Let ${\displaystyle f(x)=1-x^{2}}$.

a) Compute the left-hand Riemann sum approximation of ${\displaystyle \int _{0}^{3}f(x)~dx}$ with ${\displaystyle n=3}$ boxes.

b) Compute the right-hand Riemann sum approximation of ${\displaystyle \int _{0}^{3}f(x)~dx}$ with ${\displaystyle n=3}$ boxes.

c) Express ${\displaystyle \int _{0}^{3}f(x)~dx}$ as a limit of right-hand Riemann sums (as in the definition of the definite integral). Do not evaluate the limit.

 Problem 6 

Let ${\displaystyle f(x)=1-x^{2}}$.

a) Compute the left-hand Riemann sum approximation of ${\displaystyle \int _{0}^{3}f(x)~dx}$ with ${\displaystyle n=3}$ boxes.

b) Compute the right-hand Riemann sum approximation of ${\displaystyle \int _{0}^{3}f(x)~dx}$ with ${\displaystyle n=3}$ boxes.

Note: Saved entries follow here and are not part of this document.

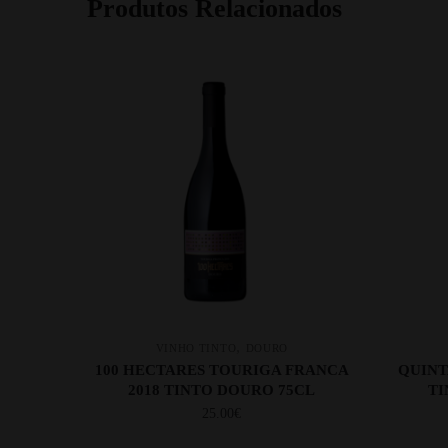
Produtos Relacionados
,
VINHO TINTO
DOURO
100 HECTARES TOURIGA FRANCA
QUINT
2018 TINTO DOURO 75CL
TI
25.00
€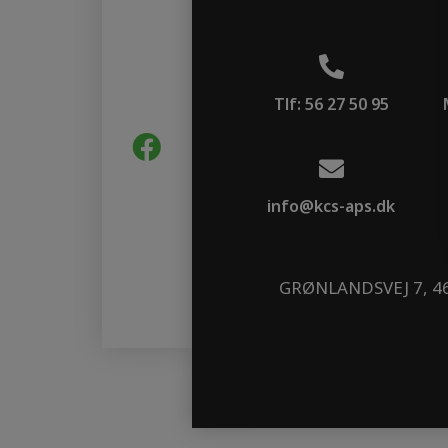
Tlf: 56 27 50 95
info@kcs-aps.dk
GRØNLANDSVEJ 7, 4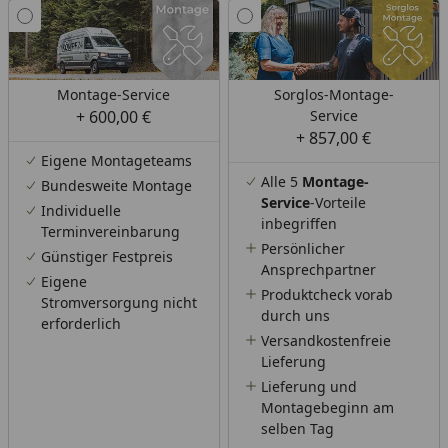
Montage-Service
Sorglos-Montage-
+ 600,00 €
Service
+ 857,00 €
Eigene Montageteams
Alle 5
Montage-
Bundesweite Montage
Service
-Vorteile
Individuelle
inbegriffen
Terminvereinbarung
Persönlicher
Günstiger Festpreis
Ansprechpartner
Eigene
Produktcheck vorab
Stromversorgung nicht
durch uns
erforderlich
Versandkostenfreie
Lieferung
Lieferung und
Montagebeginn am
selben Tag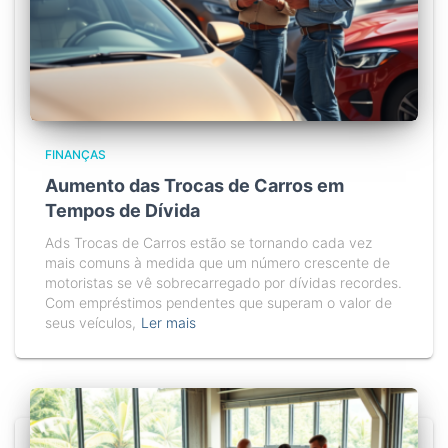
FINANÇAS
Aumento das Trocas de Carros em
Tempos de Dívida
Ads Trocas de Carros estão se tornando cada vez
mais comuns à medida que um número crescente de
motoristas se vê sobrecarregado por dívidas recordes.
Com empréstimos pendentes que superam o valor de
seus veículos,
Ler mais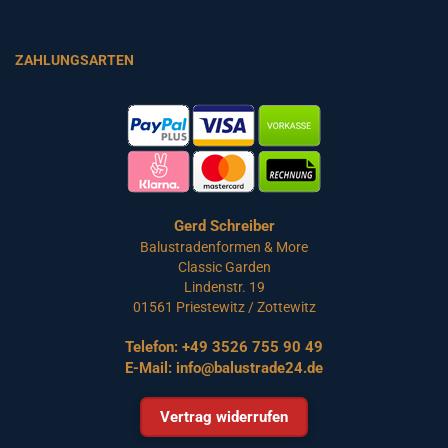
ZAHLUNGSARTEN
Gerd Schreiber
Balustradenformen & More
Classic Garden
Lindenstr. 19
01561 Priestewitz / Zottewitz
Telefon:
+49 3526 755 90 49
E-Mail:
info@balustrade24.de
Vertrag widerrufen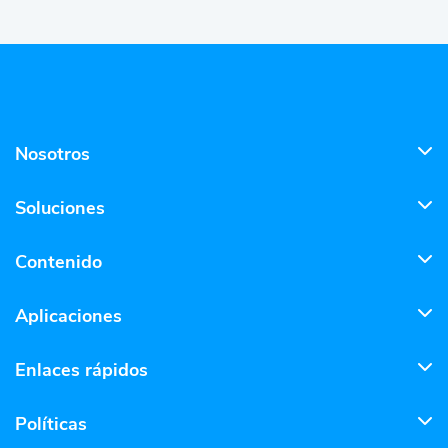
Nosotros
Soluciones
Contenido
Aplicaciones
Enlaces rápidos
Políticas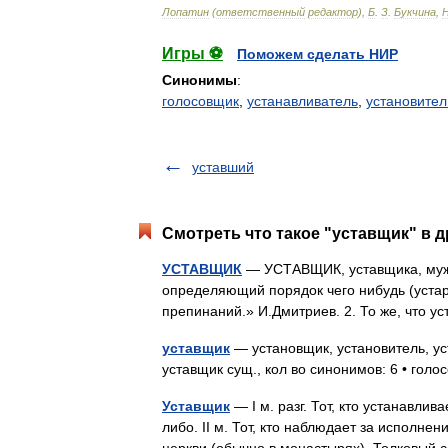
Лопатин
(
ответственный
редактор
),
Б
.
З
.
Букчина
,
Игры ⚽
Поможем сделать НИР
Синонимы
:
голосовщик
,
устанавливатель
,
установител
уставший
Смотреть что такое "уставщик" в д
УСТАВЩИК
— УСТАВЩИК, уставщика, муж.
определяющий порядок чего нибудь (устар.;
препинаний.» И.Дмитриев. 2. То же, что у
уставщик
— установщик, установитель, ус
уставщик сущ., кол во синонимов: 6 • гол
Уставщик
— I м. разг. Тот, кто устанавлив
либо. II м. Тот, кто наблюдает за исполнен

c) Express ${\displaystyle \int _{0}^{3}f(x)~dx}$ as a limit of right-hand Riemann sums (as in the definition of the definite integral). Do not evaluate the limit.

 Problem 7 

Let ${\displaystyle f(x)=1-x^{2}}$.

a) Compute the left-hand Riemann sum approximation of ${\displaystyle \int _{0}^{3}f(x)~dx}$ with ${\displaystyle n=3}$ boxes.

b) Compute the right-hand Riemann sum approximation of ${\displaystyle \int _{0}^{3}f(x)~dx}$ with ${\displaystyle n=3}$ boxes.

c) Express ${\displaystyle \int _{0}^{3}f(x)~dx}$ as a limit of right-hand Riemann sums (as in the definition of the definite integral). Do not evaluate the limit.